After nearly a week of negotiations to deliver life-saving supplies and equipment to Yemen, where the coalition has conducted 11 days of air strikes against Iran-backed Shiite Houthis, the International Committee of the Red Cross now hopes to enter the country on Monday, ICRC spokeswoman Sitara Jabeen told Reuters.“We have received permission from the coalition for two planes now, one carrying supplies and one with staff,” she said.
In Riyadh, a spokesman for the Saudi-led coalition said arrangements had been made for at least one Red Cross aid delivery on Sunday morning, but the ICRC had pulled out of the arrangement.
“There was a trip fixed for them at 9 this morning ... They informed us, after the time was set, of a request to delay the flight,” Brigadier General Ahmed Asseri told reporters, adding that this was because the company from which they had chartered the plane could not fly to Yemen.
The coalition says it has set up a special coordination body for aid deliveries and asked NGOs and governments to work with it to ensure humanitarian aid can be brought into Yemen and foreign nationals can be evacuated safely.
The ICRC deploys 300 aid workers, including foreigners, in Yemen, the Arabian Peninsula's poorest country. On Saturday it called for a 24-hour humanitarian pause in the conflict to allow aid to reach people cut off by air strikes and to save the lives of "streams of wounded".
The aid agency plans to land the aircraft in the capital Sanaa, said Jabeen. However, it was still awaiting approval for an ICRC surgical team it plans to bring by boat into Aden, where fighting remains intense.
Rebels advance in Aden
On Sunday, the rebels advanced into the city's central port district of Mualla, capturing the provincial government headquarters, a local official said.

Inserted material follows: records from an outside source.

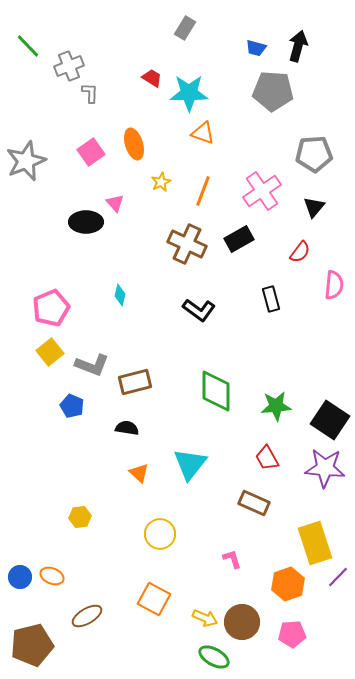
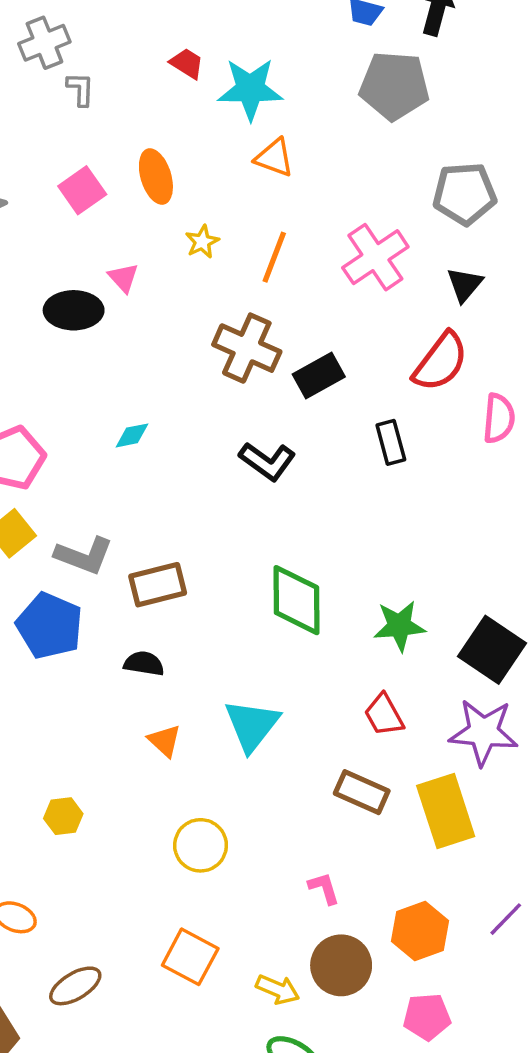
black rectangle: (239, 239) -> (319, 375), moved
red semicircle: (300, 252) -> (441, 362), size x1.6
cyan diamond: (120, 295) -> (132, 435), turned 65
blue pentagon: (72, 406) -> (50, 626), size x1.6
yellow rectangle: (315, 543) -> (446, 811), moved
brown circle: (242, 622) -> (341, 965), moved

Mualla is defended by "popular committees" militiamen loyal to President Abd-Rabbu Mansour Hadi, who has fled to neighbouring Saudi Arabia.

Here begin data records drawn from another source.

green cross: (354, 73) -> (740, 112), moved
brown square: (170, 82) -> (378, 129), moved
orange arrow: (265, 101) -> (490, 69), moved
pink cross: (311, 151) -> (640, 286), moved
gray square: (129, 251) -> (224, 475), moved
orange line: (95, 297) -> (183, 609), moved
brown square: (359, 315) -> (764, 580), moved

The rebels bombarded residential areas, setting fire to several buildings and damaging others, witnesses said.
At least five civilians were killed and 14 wounded in the latest clashes, according to the city's health department director Al-Kheder Lassouar.
"There are children among the wounded," he said.
General Assiri has accused the rebels of "terrorising" civilians in the city and residents said dozens of families had fled their homes in Aden, the heart of which sits on an extinct volcano jutting out into the sea.
"Snipers, who took position on the roofs of provincial government buildings, targeted passers-by and members of the popular committees," pro-Hadi fighter Khalid Bashaea told AFP.
The rebels also fired mortar rounds at an Aden television station loyal to Hadi, forcing it off the air.
Violence has escalated sharply in the deeply tribal country on the southern tip of the Arabian Peninsula since the coalition launched Operation Decisive Storm against the rebels on March 26.
The United Nations said on Thursday that more than 500 people had been killed in two weeks of fighting in Yemen.